**How to complete this task:** Going line by line through the entries, count those containing "selected" and state only the result.

[Page segmentation data]
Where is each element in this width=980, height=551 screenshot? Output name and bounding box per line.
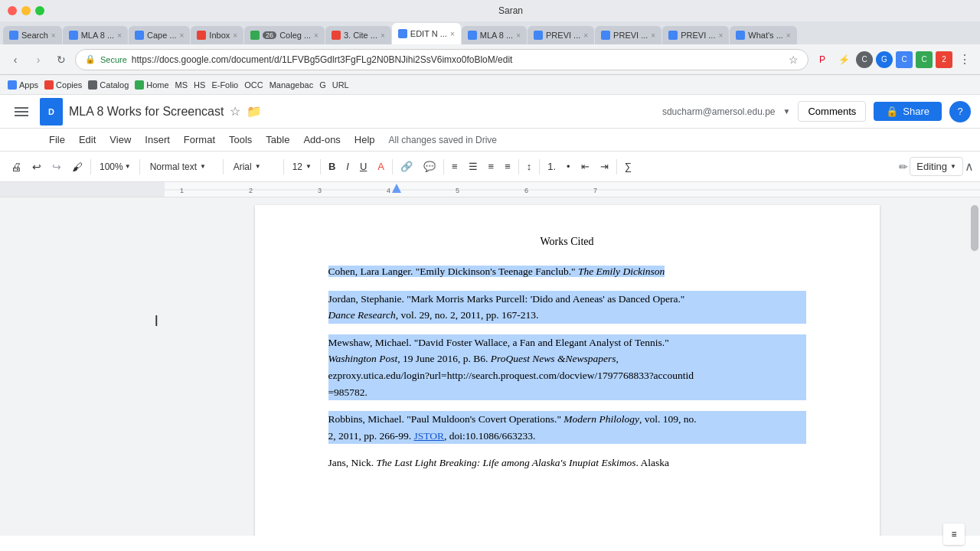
- tab-close-search[interactable]: ×: [51, 31, 56, 40]
- traffic-light-red[interactable]: [8, 6, 17, 15]
- zoom-value: 100%: [100, 161, 123, 172]
- expand-toolbar-button[interactable]: ∧: [965, 159, 974, 174]
- bookmark-catalog[interactable]: Catalog: [88, 80, 129, 90]
- tab-prev2[interactable]: PREVI ... ×: [595, 26, 662, 44]
- bookmark-ms[interactable]: MS: [175, 80, 188, 90]
- decrease-indent-button[interactable]: ⇤: [577, 156, 594, 178]
- tab-search[interactable]: Search ×: [3, 26, 62, 44]
- bookmark-managebac[interactable]: Managebac: [270, 80, 314, 90]
- bookmark-g[interactable]: G: [319, 80, 326, 90]
- insert-comment-button[interactable]: 💬: [419, 156, 440, 178]
- tab-close-prev2[interactable]: ×: [651, 31, 655, 40]
- tab-close-inbox[interactable]: ×: [233, 31, 237, 40]
- star-button[interactable]: ☆: [230, 104, 240, 119]
- tab-close-prev1[interactable]: ×: [583, 31, 588, 40]
- align-center-button[interactable]: ☰: [464, 156, 482, 178]
- bookmark-star-icon[interactable]: ☆: [789, 54, 799, 66]
- jstor-link[interactable]: JSTOR: [414, 430, 445, 442]
- redo-button[interactable]: ↪: [47, 156, 66, 178]
- traffic-light-green[interactable]: [35, 6, 44, 15]
- tab-close-coleg[interactable]: ×: [314, 31, 318, 40]
- ordered-list-button[interactable]: 1.: [543, 156, 560, 178]
- undo-button[interactable]: ↩: [28, 156, 46, 178]
- align-left-button[interactable]: ≡: [447, 156, 462, 178]
- forward-button[interactable]: ›: [29, 51, 47, 69]
- traffic-light-yellow[interactable]: [21, 6, 31, 15]
- tab-whats[interactable]: What's ... ×: [730, 26, 796, 44]
- tab-cite[interactable]: 3. Cite ... ×: [325, 26, 391, 44]
- tab-mla8b[interactable]: MLA 8 ... ×: [462, 26, 527, 44]
- tab-prev1[interactable]: PREVI ... ×: [528, 26, 594, 44]
- pinterest-icon[interactable]: P: [813, 51, 831, 69]
- scrollbar-track[interactable]: [969, 197, 980, 536]
- paintformat-button[interactable]: 🖌: [67, 156, 87, 178]
- ext-icon3[interactable]: C: [896, 51, 913, 68]
- align-right-button[interactable]: ≡: [484, 156, 499, 178]
- menu-view[interactable]: View: [103, 131, 137, 148]
- bookmark-efolio[interactable]: E-Folio: [211, 80, 238, 90]
- tab-close-mla8b[interactable]: ×: [516, 31, 521, 40]
- tab-close-edit[interactable]: ×: [450, 30, 455, 38]
- tab-close-cite[interactable]: ×: [381, 31, 385, 40]
- comments-button[interactable]: Comments: [798, 101, 866, 122]
- address-bar[interactable]: 🔒 Secure https://docs.google.com/documen…: [75, 49, 808, 70]
- formula-button[interactable]: ∑: [620, 156, 636, 178]
- increase-indent-button[interactable]: ⇥: [596, 156, 613, 178]
- tab-coleg[interactable]: 26 Coleg ... ×: [244, 26, 325, 44]
- doc-title[interactable]: MLA 8 Works for Screencast: [69, 105, 224, 119]
- bookmark-home[interactable]: Home: [135, 80, 168, 90]
- font-select[interactable]: Arial ▼: [227, 157, 280, 177]
- menu-tools[interactable]: Tools: [223, 131, 258, 148]
- tab-close-cape[interactable]: ×: [180, 31, 185, 40]
- font-size-select[interactable]: 12 ▼: [287, 157, 317, 177]
- share-button[interactable]: 🔒 Share: [874, 102, 942, 121]
- text-color-button[interactable]: A: [373, 156, 389, 178]
- footnote-button[interactable]: ≡: [943, 523, 965, 545]
- print-button[interactable]: 🖨: [6, 156, 26, 178]
- tab-cape[interactable]: Cape ... ×: [129, 26, 190, 44]
- menu-help[interactable]: Help: [348, 131, 381, 148]
- lightning-icon[interactable]: ⚡: [835, 51, 853, 69]
- bookmark-apps[interactable]: Apps: [8, 80, 38, 90]
- scrollbar-thumb[interactable]: [971, 205, 978, 251]
- menu-file[interactable]: File: [43, 131, 71, 148]
- bookmark-copies[interactable]: Copies: [44, 80, 82, 90]
- bookmark-hs[interactable]: HS: [194, 80, 205, 90]
- suggest-edits-button[interactable]: ✏: [899, 161, 908, 173]
- menu-edit[interactable]: Edit: [73, 131, 102, 148]
- ext-icon2[interactable]: G: [876, 51, 893, 68]
- menu-format[interactable]: Format: [178, 131, 221, 148]
- unordered-list-button[interactable]: •: [562, 156, 575, 178]
- help-button[interactable]: ?: [949, 101, 971, 122]
- insert-link-button[interactable]: 🔗: [396, 156, 417, 178]
- ext-icon1[interactable]: C: [856, 51, 873, 68]
- bookmark-occ[interactable]: OCC: [244, 80, 263, 90]
- folder-button[interactable]: 📁: [247, 104, 262, 119]
- tab-close-mla8[interactable]: ×: [117, 31, 122, 40]
- ext-icon4[interactable]: C: [916, 51, 933, 68]
- tab-close-prev3[interactable]: ×: [718, 31, 723, 40]
- tab-inbox[interactable]: Inbox ×: [191, 26, 243, 44]
- hamburger-menu-button[interactable]: [9, 99, 34, 124]
- underline-button[interactable]: U: [355, 156, 371, 178]
- more-icon[interactable]: ⋮: [956, 51, 974, 69]
- tab-edit-active[interactable]: EDIT N ... ×: [392, 23, 461, 44]
- editing-mode-select[interactable]: Editing ▼: [910, 157, 963, 176]
- ext-icon5[interactable]: 2: [936, 51, 952, 68]
- bookmark-url[interactable]: URL: [332, 80, 349, 90]
- refresh-button[interactable]: ↻: [52, 51, 70, 69]
- paragraph-style-select[interactable]: Normal text ▼: [143, 157, 220, 177]
- scrollbar-area[interactable]: [969, 197, 980, 536]
- tab-close-whats[interactable]: ×: [786, 31, 791, 40]
- zoom-select[interactable]: 100% ▼: [94, 157, 136, 177]
- justify-button[interactable]: ≡: [500, 156, 515, 178]
- tab-prev3[interactable]: PREVI ... ×: [662, 26, 729, 44]
- menu-insert[interactable]: Insert: [139, 131, 176, 148]
- italic-button[interactable]: I: [341, 156, 354, 178]
- tab-mla8[interactable]: MLA 8 ... ×: [63, 26, 128, 44]
- bold-button[interactable]: B: [324, 156, 340, 178]
- menu-addons[interactable]: Add-ons: [297, 131, 346, 148]
- line-spacing-button[interactable]: ↕: [522, 156, 537, 178]
- back-button[interactable]: ‹: [6, 51, 24, 69]
- menu-table[interactable]: Table: [260, 131, 296, 148]
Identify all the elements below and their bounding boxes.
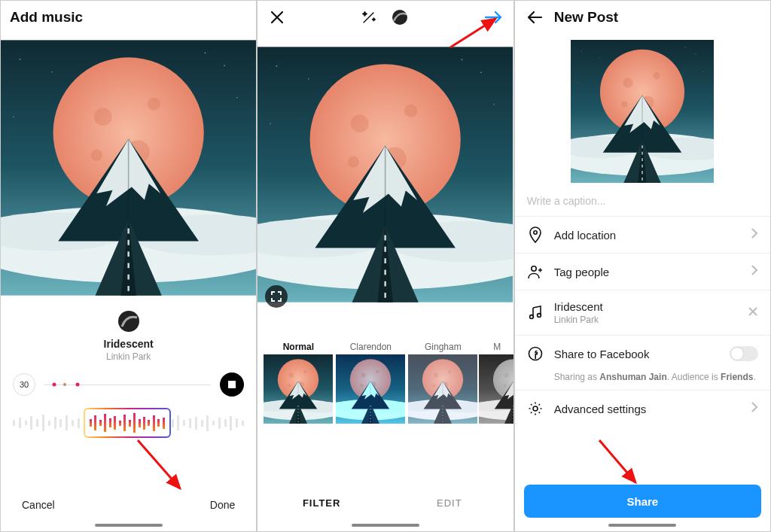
next-arrow-icon[interactable] xyxy=(483,7,504,28)
svg-point-18 xyxy=(392,10,407,25)
filter-option-normal[interactable]: Normal xyxy=(262,339,334,424)
page-title: New Post xyxy=(554,9,619,26)
song-title: Iridescent xyxy=(1,338,256,350)
album-art-icon xyxy=(115,308,142,335)
tab-filter[interactable]: FILTER xyxy=(258,488,386,518)
svg-point-22 xyxy=(529,315,533,318)
song-artist: Linkin Park xyxy=(1,351,256,362)
row-tag-people[interactable]: Tag people xyxy=(515,254,770,290)
row-add-location[interactable]: Add location xyxy=(515,217,770,253)
filter-option-more[interactable]: M xyxy=(479,339,513,424)
selected-photo xyxy=(1,34,256,302)
music-note-icon xyxy=(527,305,544,321)
gesture-handle[interactable] xyxy=(608,524,676,527)
close-icon[interactable] xyxy=(267,7,288,28)
page-title: Add music xyxy=(10,9,83,26)
svg-point-21 xyxy=(531,266,535,271)
gear-icon xyxy=(527,400,544,417)
filter-option-clarendon[interactable]: Clarendon xyxy=(334,339,407,424)
svg-point-25 xyxy=(533,406,538,411)
stop-button[interactable] xyxy=(220,372,244,397)
done-button[interactable]: Done xyxy=(210,499,235,511)
music-row-title: Iridescent xyxy=(554,300,737,313)
gesture-handle[interactable] xyxy=(352,524,419,527)
song-timeline[interactable] xyxy=(44,375,211,394)
remove-music-icon[interactable] xyxy=(748,306,758,320)
magic-wand-icon[interactable] xyxy=(358,7,379,28)
facebook-icon xyxy=(527,345,544,362)
svg-point-23 xyxy=(537,313,541,317)
music-note-icon[interactable] xyxy=(389,7,413,28)
panel-new-post: New Post Write a caption... Add location… xyxy=(514,0,771,532)
audio-scrubber[interactable] xyxy=(1,406,256,440)
facebook-toggle[interactable] xyxy=(730,346,758,361)
clip-duration-button[interactable]: 30 xyxy=(13,373,35,396)
chevron-right-icon xyxy=(751,402,758,415)
panel-filter: Normal Clarendon Gingham M FILTER EDIT xyxy=(257,0,513,532)
back-arrow-icon[interactable] xyxy=(524,7,545,28)
post-thumbnail[interactable] xyxy=(571,40,714,183)
svg-line-26 xyxy=(599,440,635,482)
filter-option-gingham[interactable]: Gingham xyxy=(407,339,479,424)
chevron-right-icon xyxy=(751,265,758,278)
selected-clip-window[interactable] xyxy=(84,408,171,438)
row-selected-music[interactable]: Iridescent Linkin Park xyxy=(515,290,770,335)
gesture-handle[interactable] xyxy=(95,524,163,527)
row-advanced-settings[interactable]: Advanced settings xyxy=(515,391,770,427)
filter-strip[interactable]: Normal Clarendon Gingham M xyxy=(258,335,513,424)
share-button[interactable]: Share xyxy=(524,485,761,518)
person-icon xyxy=(527,263,544,280)
cancel-button[interactable]: Cancel xyxy=(22,499,55,511)
music-row-artist: Linkin Park xyxy=(554,315,737,325)
caption-input[interactable]: Write a caption... xyxy=(515,186,770,216)
preview-photo[interactable] xyxy=(258,34,513,315)
row-share-facebook[interactable]: Share to Facebook xyxy=(515,336,770,372)
chevron-right-icon xyxy=(751,228,758,242)
svg-point-16 xyxy=(118,311,139,332)
svg-point-20 xyxy=(533,231,536,234)
panel-add-music: Add music Iridescent Linkin Park 30 xyxy=(0,0,257,532)
location-pin-icon xyxy=(527,226,544,243)
tab-edit[interactable]: EDIT xyxy=(386,488,513,518)
facebook-share-note: Sharing as Anshuman Jain. Audience is Fr… xyxy=(515,372,770,390)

**Result:** 3